It all started with a brief bout of pain in her left side at night. That's what brought an otherwise healthy Mary Jane Bollinger to her doctor's office in the autumn of 1997. Suspecting a kidney stone, her doctor ordered a CT scan. This routine test found something quite unexpected — a large tumor in Mary Jane's liver.
News like this can stun a person, especially when there is so little warning. Mary Jane modestly describes herself as "kind of independent." That trait would prove to be an asset as she carefully considered her next step.
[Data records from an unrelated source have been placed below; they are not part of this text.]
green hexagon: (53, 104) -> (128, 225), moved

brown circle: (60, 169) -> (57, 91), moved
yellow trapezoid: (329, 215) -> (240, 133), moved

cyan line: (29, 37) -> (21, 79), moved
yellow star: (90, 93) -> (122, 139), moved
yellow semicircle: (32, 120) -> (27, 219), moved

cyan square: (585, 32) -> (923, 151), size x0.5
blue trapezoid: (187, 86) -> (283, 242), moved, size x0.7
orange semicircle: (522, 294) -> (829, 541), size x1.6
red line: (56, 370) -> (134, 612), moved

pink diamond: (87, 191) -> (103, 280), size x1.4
"My parents had been longtime patients at Mayo," explains Mary Jane. "I had always told myself if I ever had anything catastrophic that I'd go to Mayo." A mother of three grown sons, Mary Jane lives alone and is used to traveling solo. She called Mayo Clinic Rochester, scheduled an appointment and drove herself to Minnesota to learn as much as she could about her condition.
Additional tests led Mayo gastroenterologists to diagnose Mary Jane with malignant liver cancer (hepatic carcinoma). Johnson Thistle, M.D., explained that over time, a virus called hepatitis C had permanently damaged her liver.
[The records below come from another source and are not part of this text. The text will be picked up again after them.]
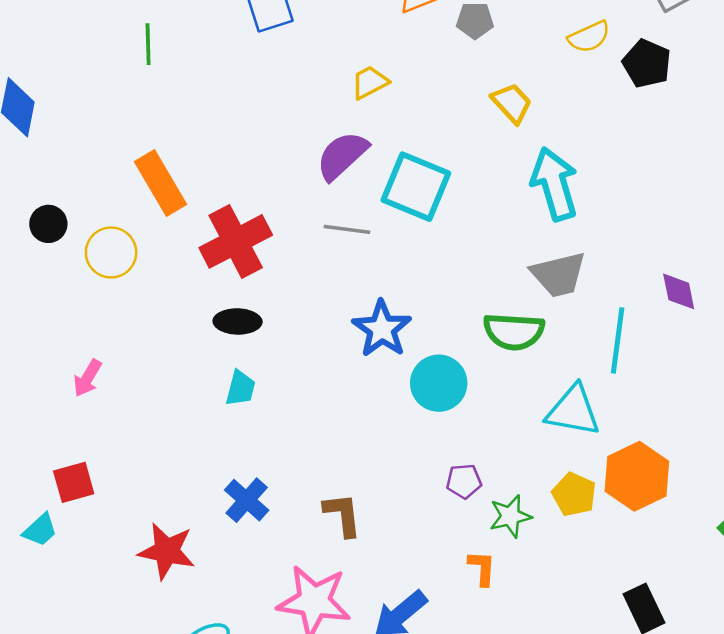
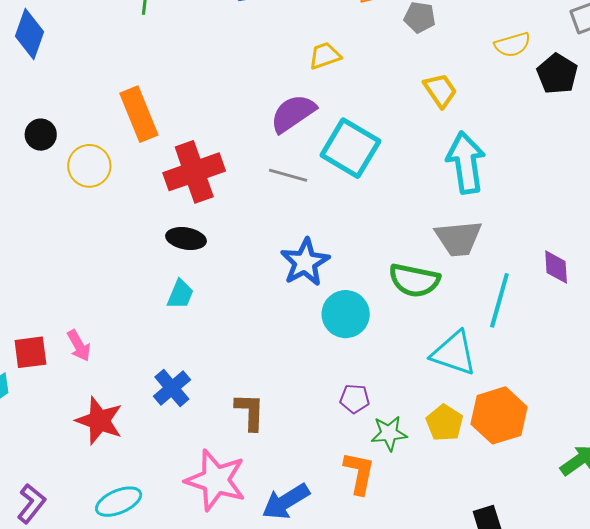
pink arrow: (87, 378) -> (79, 346), moved, turned -68
orange L-shape: (482, 568) -> (359, 473), size x1.4

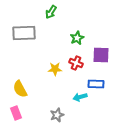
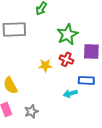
green star: (77, 38) -> (67, 34), size x1.5
gray star: (57, 115) -> (31, 111), moved

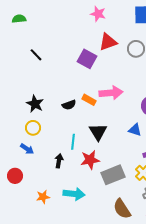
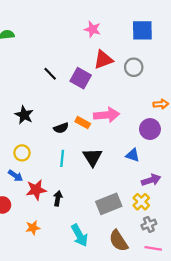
black line: (36, 55) -> (50, 74), moved
black star: (35, 104) -> (24, 115), moved
cyan line: (73, 142) -> (62, 158), moved
red star: (90, 160) -> (36, 190), moved
black arrow: (59, 161) -> (58, 198), moved
cyan arrow: (74, 194) -> (79, 235), moved, turned 55

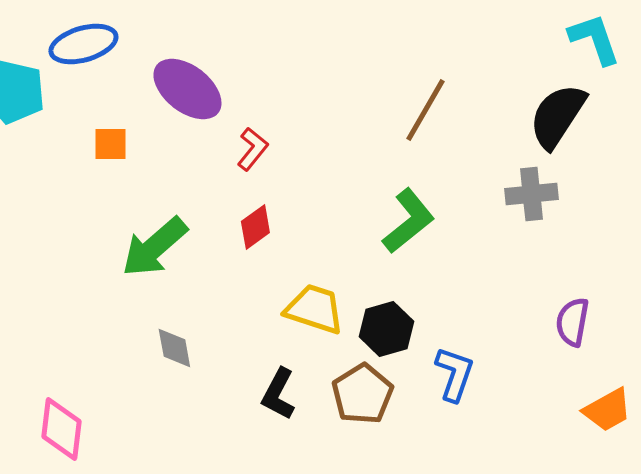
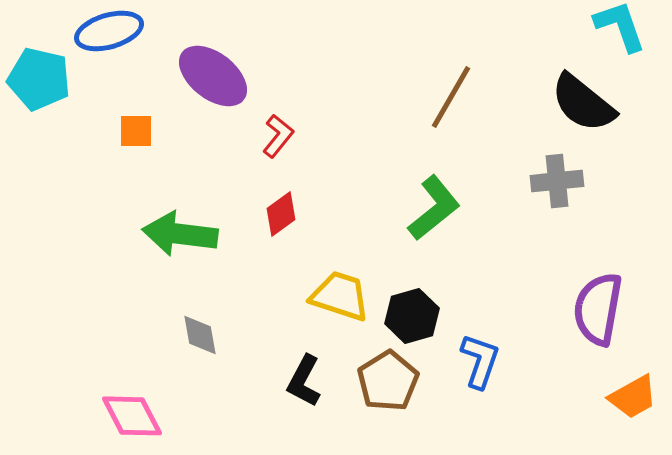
black semicircle: (557, 116) -> (583, 103), turned -84
green arrow: (154, 247) -> (180, 234), turned 48
purple semicircle: (572, 322) -> (598, 309), size x1.5
pink diamond: (61, 429) -> (132, 416), moved, turned -34

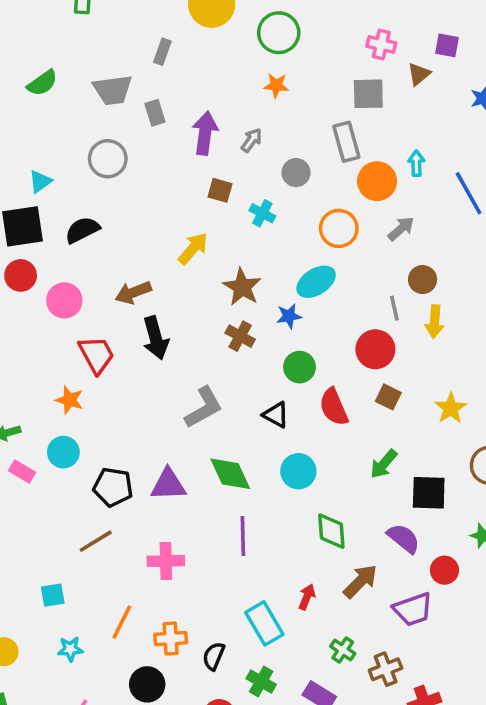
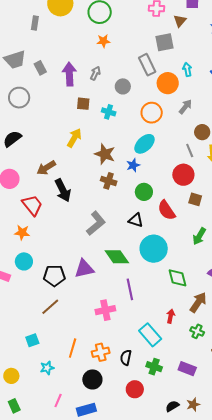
gray rectangle: (162, 52) -> (35, 23), moved
gray square: (368, 94) -> (164, 42), moved
cyan circle: (298, 471) -> (154, 249), size x1.4
pink cross: (166, 561) -> (105, 310), moved
green cross: (343, 650) -> (197, 331), moved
Mary Jane then met with Mayo liver specialists Drs. Eileen Hay and Ray Kim and Mayo transplant surgeon Ruud Krom, M.D., Ph.D. They explained that because the tumor in her liver was too large to be removed with surgery, a liver transplant was her best shot at survival. Mary Jane processed this startling information by asking a few questions.
"I asked Dr. Krom how many liver transplants Mayo has performed on patients with hepatitis C and hepatic carcinoma," she says. "I wanted to know if the transplant would leave me incapacitated for the rest of my life. The transplant people were very kind and took time to answer my questions."
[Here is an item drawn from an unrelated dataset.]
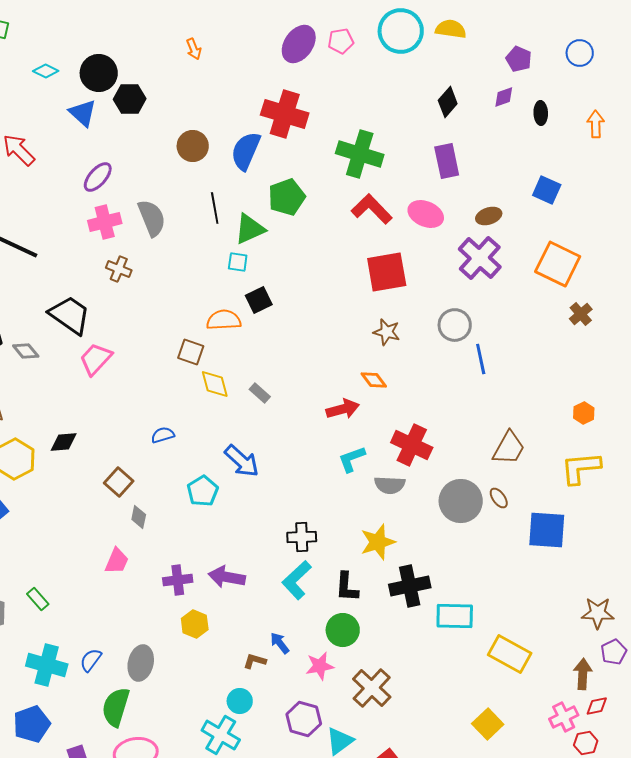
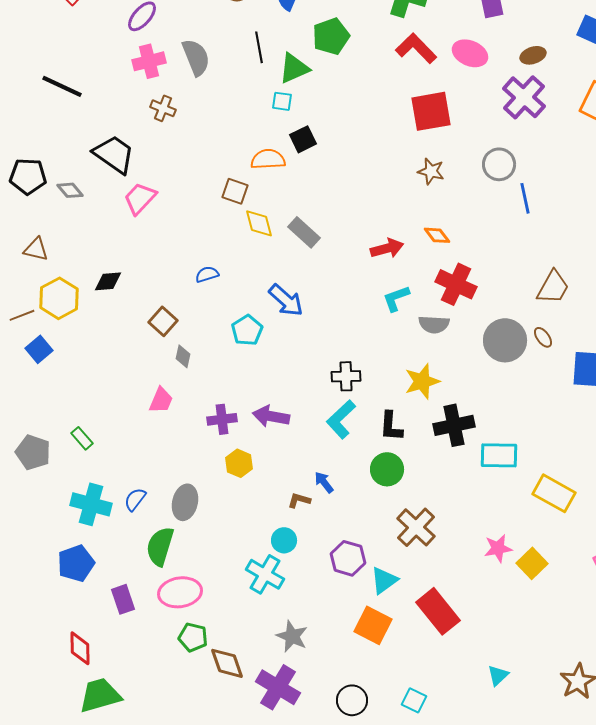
orange diamond: (374, 380) -> (437, 235), moved
gray rectangle: (260, 393) -> (304, 232), size x1.5
pink star: (320, 666) -> (498, 548), moved

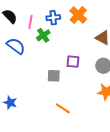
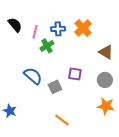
blue semicircle: (16, 46) -> (33, 76), moved
gray square: (54, 76) -> (55, 87), turned -32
The transplant team told Mary Jane that she would need to have a treatment called chemo-embolization to shrink the tumor in her liver and prevent it from spreading. If the tumor spread outside of her liver, an organ transplant would no longer be an option.
During chemo-embolization, doctors make an incision in the leg and thread a catheter (narrow tube) up through an artery until it reaches the liver. Once positioned correctly, the catheter can deliver chemotherapy directly to the tumor. The catheter also allows doctors to cut off the tumor's blood supply by inserting foam or another substance into the artery that feeds the tumor.
Mary Jane underwent two rounds of chemo-embolization. Then, in April 1998, she returned to Rochester for more testing and received some good news. The CT scan showed that the tumor appeared to have died. So, Mary Jane was still a transplant candidate, waiting for her turn to receive a donor organ.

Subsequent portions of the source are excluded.